Aim of the task ->
In the data below, locate each line with the word "Author" and list it.

++++++++

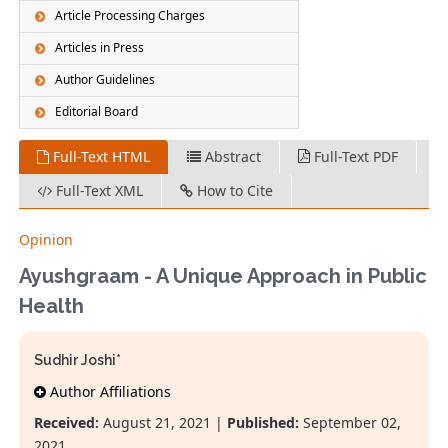
Article Processing Charges
Articles in Press
Author Guidelines
Editorial Board
Full-Text HTML
Abstract
Full-Text PDF
Full-Text XML
How to Cite
Opinion
Ayushgraam - A Unique Approach in Public
Health
Sudhir Joshi*
Author Affiliations
Received:
August 21, 2021 |
Published:
September 02,
2021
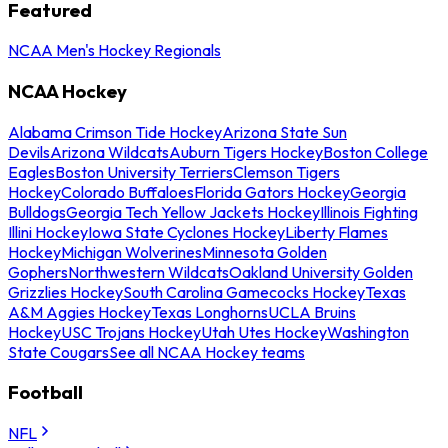
Featured
NCAA Men's Hockey Regionals
NCAA Hockey
Alabama Crimson Tide Hockey
Arizona State Sun
Devils
Arizona Wildcats
Auburn Tigers Hockey
Boston College
Eagles
Boston University Terriers
Clemson Tigers
Hockey
Colorado Buffaloes
Florida Gators Hockey
Georgia
Bulldogs
Georgia Tech Yellow Jackets Hockey
Illinois Fighting
Illini Hockey
Iowa State Cyclones Hockey
Liberty Flames
Hockey
Michigan Wolverines
Minnesota Golden
Gophers
Northwestern Wildcats
Oakland University Golden
Grizzlies Hockey
South Carolina Gamecocks Hockey
Texas
A&M Aggies Hockey
Texas Longhorns
UCLA Bruins
Hockey
USC Trojans Hockey
Utah Utes Hockey
Washington
State Cougars
See all NCAA Hockey teams
Football
NFL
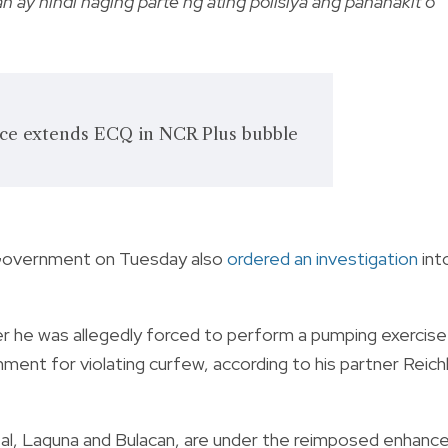
 ay hindi naging parte ng ating polisiya ang pananakit o
ce extends ECQ in NCR Plus bubble
 Government on Tuesday also
ordered an investigation
int
r he was allegedly forced to perform a pumping exercise
hment for violating curfew, according to his partner Reich
izal, Laguna and Bulacan, are under the reimposed enhanc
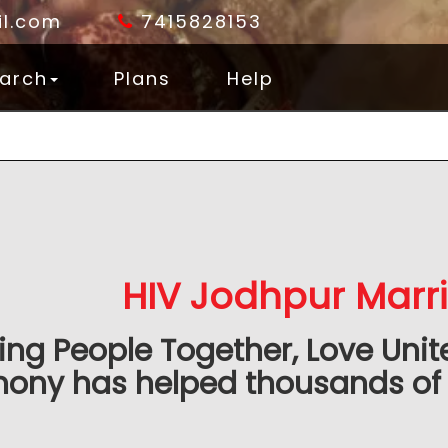
l.com
7415828153
arch
Plans
Help
HIV Jodhpur Marr
ing People Together, Love Unit
ony has helped thousands of 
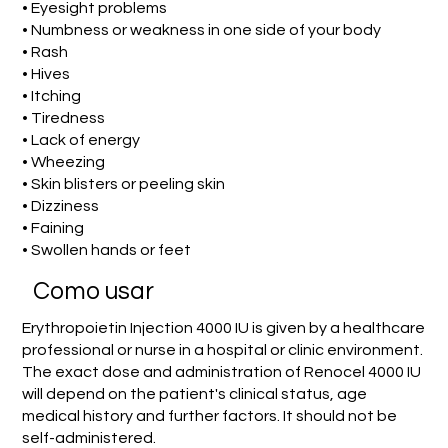
• Eyesight problems
• Numbness or weakness in one side of your body
• Rash
• Hives
• Itching
• Tiredness
• Lack of energy
• Wheezing
• Skin blisters or peeling skin
• Dizziness
• Faining
• Swollen hands or feet
Como usar
Erythropoietin Injection 4000 IU is given by a healthcare
professional or nurse in a hospital or clinic environment.
The exact dose and administration of Renocel 4000 IU
will depend on the patient's clinical status, age
medical history and further factors. It should not be
self-administered.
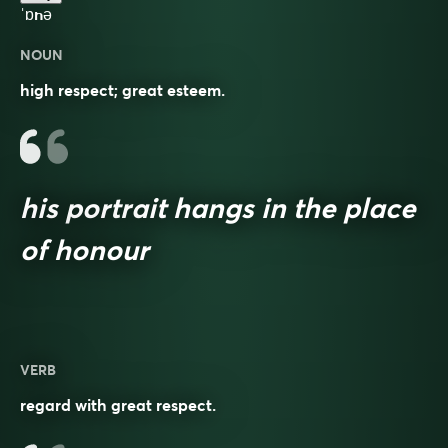
ˈɒnə
NOUN
high respect; great esteem.
his portrait hangs in the place
of honour
VERB
regard with great respect.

++++++++

Result of the task ->
Author Guidelines
Author Affiliations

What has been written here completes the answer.